Only Bright is thought to be in a tough reelection race, although Cooper has been distancing himself from the Democratic agenda. He was one of only three Democrats who switched from "yes" to "no" on the financial reform bill that passed June 30.
Ahead of Tuesday's House vote, Bright told The Hill he was undecided on the measure but said, "I am leaning heavily toward curbing the spending."
"I come from a very conservative district and my constituents don't believe in wasteful spending of any nature," Bright said.
Two House Democrats who are running for the Senate were nonplussed about being pulled off the campaign trail to vote for the bill.
“This is nothing to get upset about,” said Rep. Brad Ellsworth (D-Ind.), who's running for retiring Sen.
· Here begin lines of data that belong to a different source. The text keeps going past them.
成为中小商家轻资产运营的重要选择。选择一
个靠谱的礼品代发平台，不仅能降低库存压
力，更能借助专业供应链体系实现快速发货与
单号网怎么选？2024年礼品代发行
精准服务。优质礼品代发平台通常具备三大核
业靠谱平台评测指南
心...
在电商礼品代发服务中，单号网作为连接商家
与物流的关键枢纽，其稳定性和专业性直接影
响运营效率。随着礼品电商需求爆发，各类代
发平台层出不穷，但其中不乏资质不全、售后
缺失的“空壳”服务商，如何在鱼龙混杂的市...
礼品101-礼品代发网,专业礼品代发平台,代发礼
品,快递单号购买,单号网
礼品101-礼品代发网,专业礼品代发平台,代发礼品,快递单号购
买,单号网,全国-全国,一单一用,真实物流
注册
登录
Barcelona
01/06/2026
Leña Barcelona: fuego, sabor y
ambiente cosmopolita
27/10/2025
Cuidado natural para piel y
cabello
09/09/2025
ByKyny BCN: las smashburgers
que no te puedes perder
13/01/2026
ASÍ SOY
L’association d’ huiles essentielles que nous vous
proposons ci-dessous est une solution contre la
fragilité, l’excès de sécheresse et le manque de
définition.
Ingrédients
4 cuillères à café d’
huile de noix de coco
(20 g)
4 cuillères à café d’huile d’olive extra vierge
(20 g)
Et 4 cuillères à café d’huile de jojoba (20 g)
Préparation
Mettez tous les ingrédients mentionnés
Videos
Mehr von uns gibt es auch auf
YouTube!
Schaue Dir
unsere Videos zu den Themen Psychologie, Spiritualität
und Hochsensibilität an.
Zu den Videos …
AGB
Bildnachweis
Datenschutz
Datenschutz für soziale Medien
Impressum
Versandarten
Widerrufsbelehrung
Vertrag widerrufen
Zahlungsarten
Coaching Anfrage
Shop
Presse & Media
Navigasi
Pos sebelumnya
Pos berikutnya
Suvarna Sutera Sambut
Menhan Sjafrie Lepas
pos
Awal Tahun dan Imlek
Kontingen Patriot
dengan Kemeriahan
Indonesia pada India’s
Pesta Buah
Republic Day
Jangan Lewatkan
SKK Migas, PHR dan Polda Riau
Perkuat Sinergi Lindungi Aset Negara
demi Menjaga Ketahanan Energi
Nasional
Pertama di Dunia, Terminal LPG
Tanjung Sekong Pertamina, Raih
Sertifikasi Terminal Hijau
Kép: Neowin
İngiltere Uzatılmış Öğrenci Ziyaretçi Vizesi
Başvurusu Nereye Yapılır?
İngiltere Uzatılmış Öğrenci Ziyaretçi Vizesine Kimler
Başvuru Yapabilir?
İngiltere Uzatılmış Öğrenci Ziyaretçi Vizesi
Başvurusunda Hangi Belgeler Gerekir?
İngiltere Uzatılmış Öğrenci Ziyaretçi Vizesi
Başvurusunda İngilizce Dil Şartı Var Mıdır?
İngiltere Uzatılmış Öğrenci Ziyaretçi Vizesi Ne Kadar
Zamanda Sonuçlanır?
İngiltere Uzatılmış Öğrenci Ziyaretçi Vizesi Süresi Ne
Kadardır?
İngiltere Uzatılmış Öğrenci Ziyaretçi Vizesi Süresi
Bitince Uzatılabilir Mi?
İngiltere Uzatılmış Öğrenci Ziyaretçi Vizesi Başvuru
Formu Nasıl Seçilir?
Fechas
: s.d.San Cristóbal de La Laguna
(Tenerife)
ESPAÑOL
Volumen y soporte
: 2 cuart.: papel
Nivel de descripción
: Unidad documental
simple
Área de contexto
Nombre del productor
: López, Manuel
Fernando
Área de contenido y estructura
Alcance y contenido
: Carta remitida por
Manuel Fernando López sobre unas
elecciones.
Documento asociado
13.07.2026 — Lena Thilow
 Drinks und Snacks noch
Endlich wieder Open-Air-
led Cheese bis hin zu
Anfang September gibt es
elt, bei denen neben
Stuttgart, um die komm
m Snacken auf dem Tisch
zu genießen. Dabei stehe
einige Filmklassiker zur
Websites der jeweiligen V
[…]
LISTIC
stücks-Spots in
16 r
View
Evan Bayh’s (D) seat. “This is important stuff.”
Ellsworth cited his state’s popular Republican governor in explaining his “yes” vote on the legislation.
“This is legislation that Gov. [Mitch] Daniels asked for several months ago,” he said. “It’s paid for. It’s been offset, and it’s going to keep teachers in the classroom, it’s going to keep emergency workers on the job.”
Ellsworth added he would have preferred the House not to have adjourned in July. “You just gotta stay flexible in this job,” he said. “I think we stay and do the work.”
He said he planned to be back on the campaign trail Wednesday.
Democratic Rep. Joe Sestak (D), a Senate candidate in Pennsylvania, agreed with Ellsworth that the House should never have recessed.
“We should never have gone off onto the campaign trail, we should have been down here fighting to fix this economy,” said Sestak, who voted against adjournment.
Sestak was scheduled to be at a campaign rally in Scranton with former President Clinton Tuesday but was in Washington instead to vote.
Rep. Kendrick Meek (D-Fla.), who’s also running for the Senate, missed the vote because of a Democratic primary debate scheduled in Florida.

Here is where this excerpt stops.